I took that photo on Friday afternoon when I picked up Cammie from Central Pet Hospital in Connecticut. That’s where she had a total knee replacement done a few days earlier by veterinary surgeon Dr. Melvyn Pond. You can see the staples running up and down her left knee. As always happens whenever Cammie ends up at a veterinary hospital, everyone there just fell in love with her during her stay.
You may remember from an earlier blog post that at some point in the past Cammie had been shot in her left knee with a .22 bullet. Our surgeon at BEVS in Burlington had removed it, along with 236 shotgun pellets Cammie had also been hit with. When Cammie came to us last December, she was using that left leg, and she continued to do so in the aftermath of the surgery at BEVS. But a few months later she just stopped using the leg altogether and began holding it up in the air. That’s when the BEVS surgeon recommended a total knee replacement for Cammie. This is a very complicated procedure done by only a handful of specially trained and certified veterinary surgeons in the country. Dr. Pond is one of those, and he also teaches the procedure at certifying seminars.
To see how it’s done, you can watch this 2-minute video by Biomedtrix (the manufacturer of the total knee replacement hardware) here.
Here are two X-rays taken just before her surgery last week showing the “before” knee:
The front view:
The bright spots are remaining fragments of the bullet that partially shattered on impact. It wasn’t possible to remove all of these at BEVS at the time because it would have caused more tissue and bone trauma and thus would have been been counter-productive. (That’s the same reason she still carries a lot of shotgun pellets.) Because Dr. Pond was going to be removing part of her knee bone anyway, he was able to get some more of these fragments out, but a few still remain.
Here are the post-op radiographs:
The other shiny objects are the suture staples.
And the next view:
As part of the post-op recovery, Cammie will begin physical rehabilitation therapy at BEVS in a couple of weeks. In the meantime she is doing great at home, has a strong appetite, and is in terrific spirits. All in all, we’re really pleased with how she’s doing!
Meanwhile, in late June, I had taken Jake to another veterinary specialty hospital in Connecticut, MedVet in Norwalk, for two weeks of radiation treatment for his nasal tumor. Jake did very well during the course of the treatment, but about a week after returning home, he began to exhibit the side effects the radiation oncologist had warned us about — skin irritation around his nose and eyes, eventual loss of hair, and potentially a lack of appetite. Fortunately, he continued to eat and drink normally, but the skin on his face did begin to rupture and peel. This is what he looked like this weekend:
(He doesn’t like his photo being taken!)
It looked a lot worse a couple of weeks ago, though it’s now getting better. Despite how he looks, Jake actually felt really good this whole time. Even while his face was a mess, he was active, energetic, and playful … in fact, more outgoing than we’d seen him in a long time.
The radiation could not eradicate the tumor entirely, but it did knock it back significantly and should give Jake — hopefully — another year of a happy, healthy life.

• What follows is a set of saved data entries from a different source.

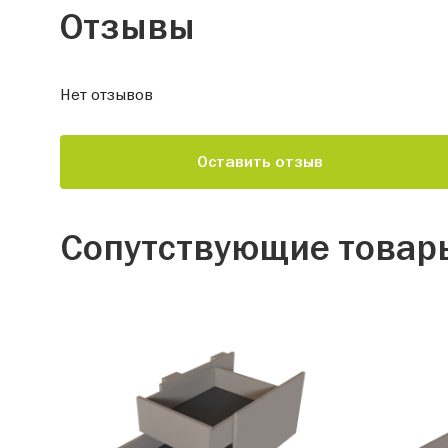
Отзывы
Нет отзывов
Оставить отзыв
Сопутствующие товар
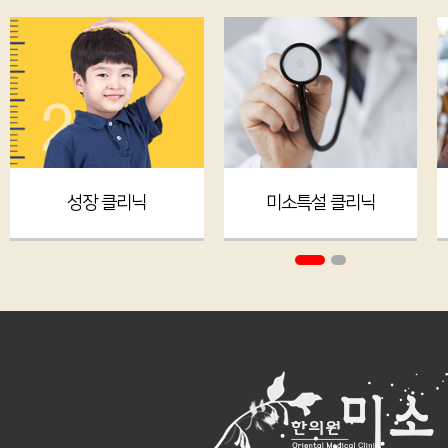
성장 클리닉
미소특설 클리닉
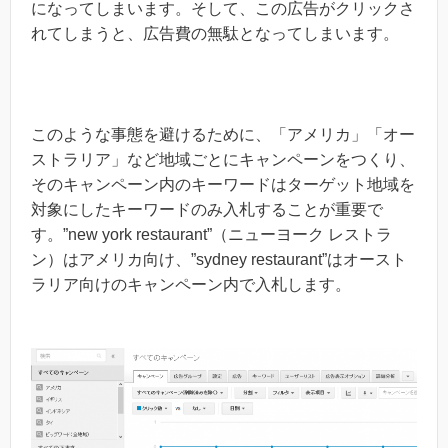
になってしまいます。そして、この広告がクリックさ
れてしまうと、広告費の無駄となってしまいます。
このような事態を避けるために、「アメリカ」「オー
ストラリア」など地域ごとにキャンペーンをつくり、
そのキャンペーン内のキーワードはターゲット地域を
対象にしたキーワードのみ入札することが重要で
す。”new york restaurant”（ニューヨーク レストラ
ン）はアメリカ向け、”sydney restaurant”はオースト
ラリア向けのキャンペーン内で入札します。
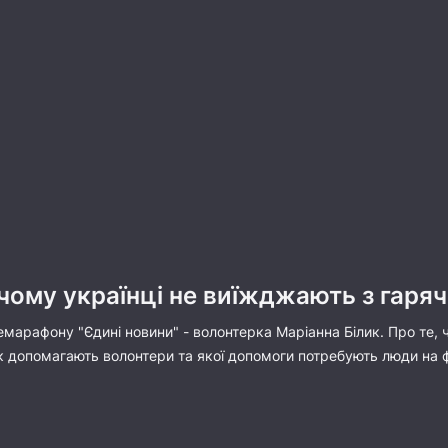
 чому українці не виїжджають з гаря
лемарафону "Єдині новини" - волонтерка Маріанна Білик. Про те, ч
 допомагають волонтери та якої допомоги потребують люди на фр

Meanwhile, in the midst of multiple trips to Connecticut, we managed to get a first cutting of hay put up. Despite having been in moderate drought for much of the spring, we had just enough rain at the right time in May to deliver a great crop of grass … in fact, our best ever. I think the most bales we’ve ever had from one cutting on this field was 180, and this time the baler knocked out 240 bales.

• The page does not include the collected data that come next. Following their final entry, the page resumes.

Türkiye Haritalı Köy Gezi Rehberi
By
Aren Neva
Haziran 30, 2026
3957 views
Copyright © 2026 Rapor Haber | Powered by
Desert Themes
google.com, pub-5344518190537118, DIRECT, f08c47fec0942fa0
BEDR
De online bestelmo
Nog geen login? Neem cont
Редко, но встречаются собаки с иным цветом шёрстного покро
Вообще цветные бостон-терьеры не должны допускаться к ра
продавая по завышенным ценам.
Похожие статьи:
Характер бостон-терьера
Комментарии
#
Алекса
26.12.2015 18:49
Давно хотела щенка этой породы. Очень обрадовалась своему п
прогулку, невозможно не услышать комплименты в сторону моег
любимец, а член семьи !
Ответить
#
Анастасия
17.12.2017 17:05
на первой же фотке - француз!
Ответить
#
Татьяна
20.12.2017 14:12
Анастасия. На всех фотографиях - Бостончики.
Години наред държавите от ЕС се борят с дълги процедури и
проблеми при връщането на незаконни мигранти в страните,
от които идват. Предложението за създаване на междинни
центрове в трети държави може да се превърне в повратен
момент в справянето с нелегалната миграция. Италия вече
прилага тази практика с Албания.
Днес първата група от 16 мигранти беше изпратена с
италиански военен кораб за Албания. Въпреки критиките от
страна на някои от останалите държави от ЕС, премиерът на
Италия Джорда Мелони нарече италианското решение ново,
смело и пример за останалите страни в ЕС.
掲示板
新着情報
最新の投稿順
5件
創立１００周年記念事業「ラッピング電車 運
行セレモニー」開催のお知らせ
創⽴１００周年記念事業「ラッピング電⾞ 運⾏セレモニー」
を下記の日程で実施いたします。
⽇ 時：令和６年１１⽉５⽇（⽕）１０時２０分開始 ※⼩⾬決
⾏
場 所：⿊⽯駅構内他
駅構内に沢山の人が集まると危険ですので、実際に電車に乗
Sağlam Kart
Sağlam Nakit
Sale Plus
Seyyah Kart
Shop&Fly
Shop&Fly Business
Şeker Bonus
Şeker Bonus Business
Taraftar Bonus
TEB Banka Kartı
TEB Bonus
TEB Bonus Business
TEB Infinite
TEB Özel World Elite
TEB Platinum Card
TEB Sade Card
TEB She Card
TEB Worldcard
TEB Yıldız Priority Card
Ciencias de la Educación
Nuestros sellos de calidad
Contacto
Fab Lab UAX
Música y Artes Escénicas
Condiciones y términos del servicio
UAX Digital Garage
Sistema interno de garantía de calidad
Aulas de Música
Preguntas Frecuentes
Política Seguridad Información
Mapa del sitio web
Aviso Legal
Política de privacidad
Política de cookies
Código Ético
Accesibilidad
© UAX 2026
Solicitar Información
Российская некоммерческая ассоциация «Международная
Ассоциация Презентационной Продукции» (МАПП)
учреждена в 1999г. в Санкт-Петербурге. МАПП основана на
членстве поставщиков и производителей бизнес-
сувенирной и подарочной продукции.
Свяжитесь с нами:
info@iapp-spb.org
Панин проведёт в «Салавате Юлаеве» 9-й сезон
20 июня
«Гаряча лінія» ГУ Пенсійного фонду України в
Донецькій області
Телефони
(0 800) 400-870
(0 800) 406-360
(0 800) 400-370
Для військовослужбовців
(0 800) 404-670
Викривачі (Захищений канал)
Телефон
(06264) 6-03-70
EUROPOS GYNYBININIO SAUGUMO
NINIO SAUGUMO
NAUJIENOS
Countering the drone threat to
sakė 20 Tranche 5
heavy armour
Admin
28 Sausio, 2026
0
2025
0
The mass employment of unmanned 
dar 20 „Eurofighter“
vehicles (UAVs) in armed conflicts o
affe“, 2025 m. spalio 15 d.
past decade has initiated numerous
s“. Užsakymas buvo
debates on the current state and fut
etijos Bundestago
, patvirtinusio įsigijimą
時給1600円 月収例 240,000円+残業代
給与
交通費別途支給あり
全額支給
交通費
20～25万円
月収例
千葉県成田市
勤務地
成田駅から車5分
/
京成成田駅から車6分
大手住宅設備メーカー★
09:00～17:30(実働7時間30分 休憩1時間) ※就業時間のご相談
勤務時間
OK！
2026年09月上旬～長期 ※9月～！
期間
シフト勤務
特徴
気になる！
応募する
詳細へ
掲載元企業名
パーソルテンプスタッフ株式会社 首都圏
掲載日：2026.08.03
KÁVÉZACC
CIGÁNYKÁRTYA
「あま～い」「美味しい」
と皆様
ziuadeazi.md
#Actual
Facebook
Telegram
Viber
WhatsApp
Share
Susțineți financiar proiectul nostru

Here’s what the field looked like when I finished baling:
That was good news/bad news … good because of the high yield, bad because that meant even more bales to pick up, stack and unload!
My job after baling is to run around the field with the tractor, load the bales on the pallet forks, and bring them over to Alayne, who then stacks them on the hay trailer while I go get more.

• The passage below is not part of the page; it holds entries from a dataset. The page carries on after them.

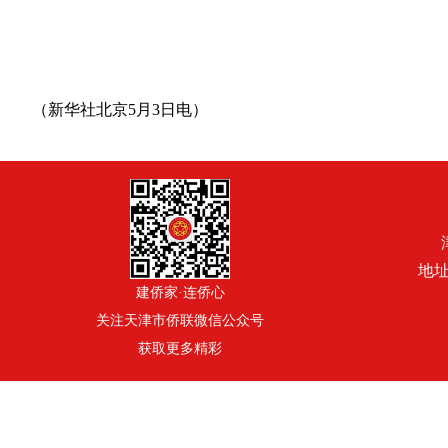
（
新华社北京5月3日电
）
地址
建侨家·连侨心
关注天津市侨联微信公众号
获取更多精彩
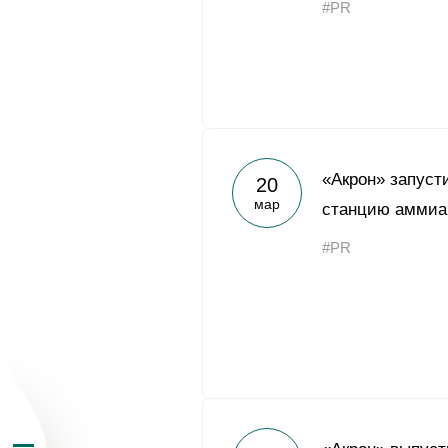
#PR
О Группе «Акрон
«Акрон» запуст
20
мар
станцию аммиа
География бизн
#PR
Продукция
Инвесторам
Устойчивое раз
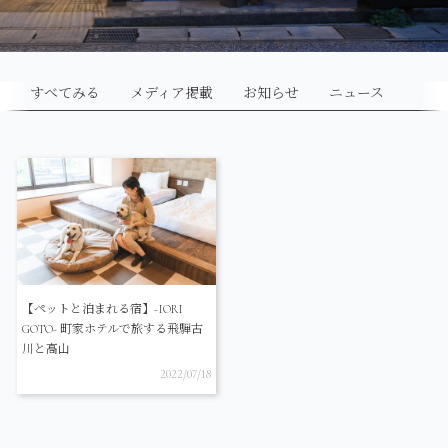
すべてみる
メディア掲載
お知らせ
ニュース
【ペットと泊まれる宿】-IORI
GOTO- 町家ホテルで旅する飛騨古
川と高山
2022/07/18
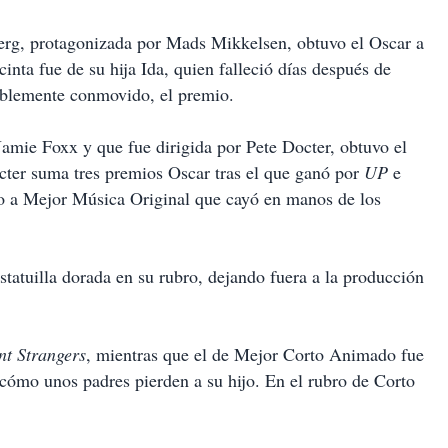
rg, protagonizada por Mads Mikkelsen, obtuvo el Oscar a
cinta fue de su hija Ida, quien falleció días después de
isiblemente conmovido, el premio.
Jamie Foxx y que fue dirigida por Pete Docter, obtuvo el
ter suma tres premios Oscar tras el que ganó por
UP
e
 a Mejor Música Original que cayó en manos de los
statuilla dorada en su rubro, dejando fuera a la producción
nt Strangers
, mientras que el de Mejor Corto Animado fue
 cómo unos padres pierden a su hijo. En el rubro de Corto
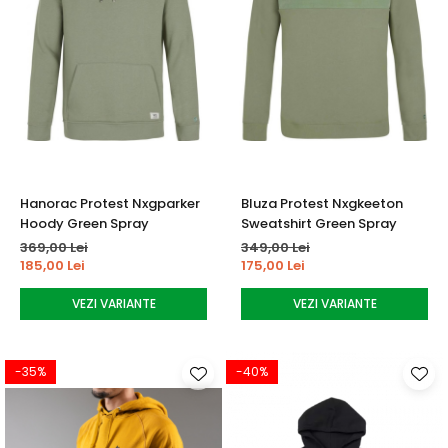
Hanorac Protest Nxgparker
Bluza Protest Nxgkeeton
Hoody Green Spray
Sweatshirt Green Spray
369,00 Lei
349,00 Lei
185,00 Lei
175,00 Lei
VEZI VARIANTE
VEZI VARIANTE
-35%
-40%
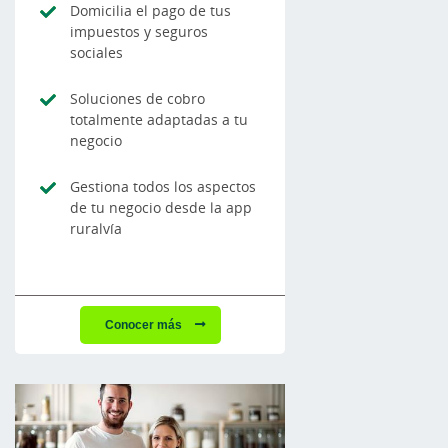
Domicilia el pago de tus
impuestos y seguros
sociales
Soluciones de cobro
totalmente adaptadas a tu
negocio
Gestiona todos los aspectos
de tu negocio desde la app
ruralvía
Conocer más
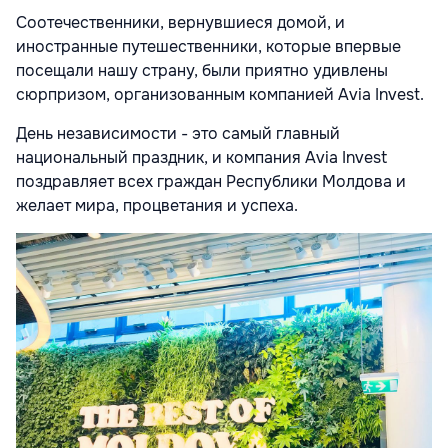
Соотечественники, вернувшиеся домой, и
иностранные путешественники, которые впервые
посещали нашу страну, были приятно удивлены
сюрпризом, организованным компанией Avia Invest.
День независимости - это самый главный
национальный праздник, и компания Avia Invest
поздравляет всех граждан Республики Молдова и
желает мира, процветания и успеха.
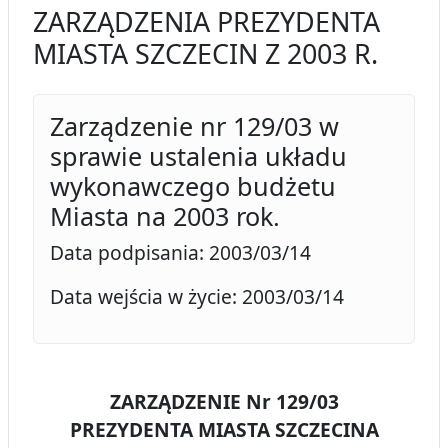
ZARZĄDZENIA PREZYDENTA
MIASTA SZCZECIN Z 2003 R.
Zarządzenie nr 129/03 w
sprawie ustalenia układu
wykonawczego budżetu
Miasta na 2003 rok.
Data podpisania: 2003/03/14
Data wejścia w życie: 2003/03/14
ZARZĄDZENIE Nr 129/03
PREZYDENTA MIASTA SZCZECINA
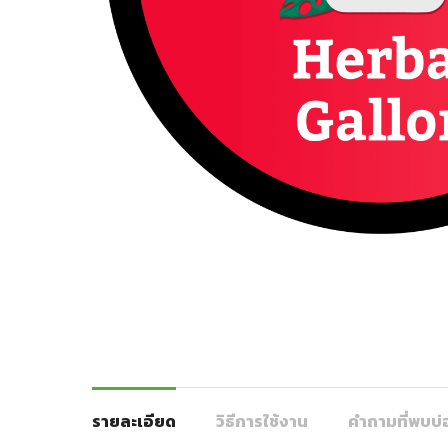
รายละเอียด
วิธีการใช้งาน
คำถามที่พบบ่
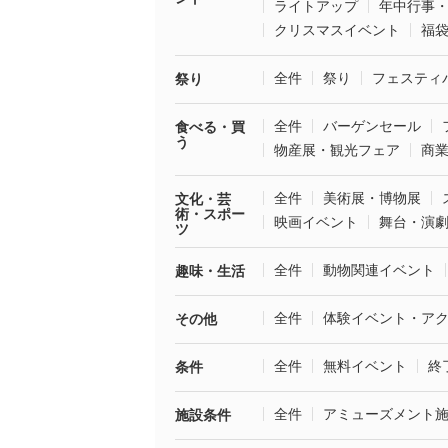
ライトアップ
年中行事
クリスマスイベント
福
全件
祭り
フェスティ
祭り
全件
バーゲンセール
食べる・買
う
物産展・観光フェア
商
全件
美術展・博物展
文化・芸
術・スポー
映画イベント
舞台・演
ツ
全件
動物関連イベント
趣味・生活
全件
体験イベント・ア
その他
全件
無料イベント
終
条件
全件
アミューズメント
施設条件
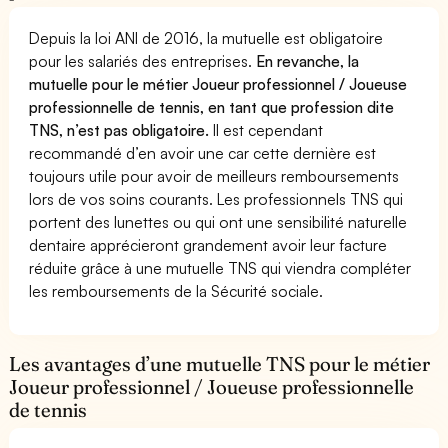
Depuis la loi ANI de 2016, la mutuelle est obligatoire
pour les salariés des entreprises.
En revanche, la
mutuelle pour le métier Joueur professionnel / Joueuse
professionnelle de tennis, en tant que profession dite
TNS, n’est pas obligatoire.
Il est cependant
recommandé d’en avoir une car cette dernière est
toujours utile pour avoir de meilleurs remboursements
lors de vos soins courants. Les professionnels TNS qui
portent des lunettes ou qui ont une sensibilité naturelle
dentaire apprécieront grandement avoir leur facture
réduite grâce à une mutuelle TNS qui viendra compléter
les remboursements de la Sécurité sociale.
Les avantages d’une mutuelle TNS pour le métier
Joueur professionnel / Joueuse professionnelle
de tennis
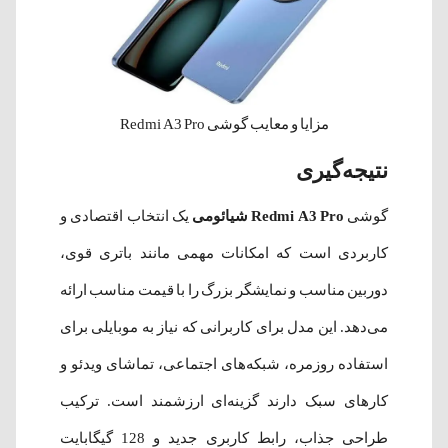
مزایا و معایب گوشی Redmi A3 Pro
نتیجه‌گیری
گوشی
Redmi A3 Pro شیائومی
یک انتخاب اقتصادی و
کاربردی است که امکانات مهمی مانند باتری قوی،
دوربین مناسب و نمایشگر بزرگ را با قیمت مناسب ارائه
می‌دهد. این مدل برای کاربرانی که نیاز به موبایلی برای
استفاده روزمره، شبکه‌های اجتماعی، تماشای ویدئو و
کارهای سبک دارند گزینه‌ای ارزشمند است. ترکیب
طراحی جذاب، رابط کاربری جدید و 128 گیگابایت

Here’s Alayne taking a momentary break from stacking all those bales on that 24-foot long trailer:
It took two full trailer loads to get all the hay out, and we finally picked up the last bale around 8:30 p.m. that evening.
Then in July, we started getting significant rain again … over 6 inches for the month … and another inch in just the past 24 hours … so that second cutting of hay may be just as prodigious as the first one! Oh no!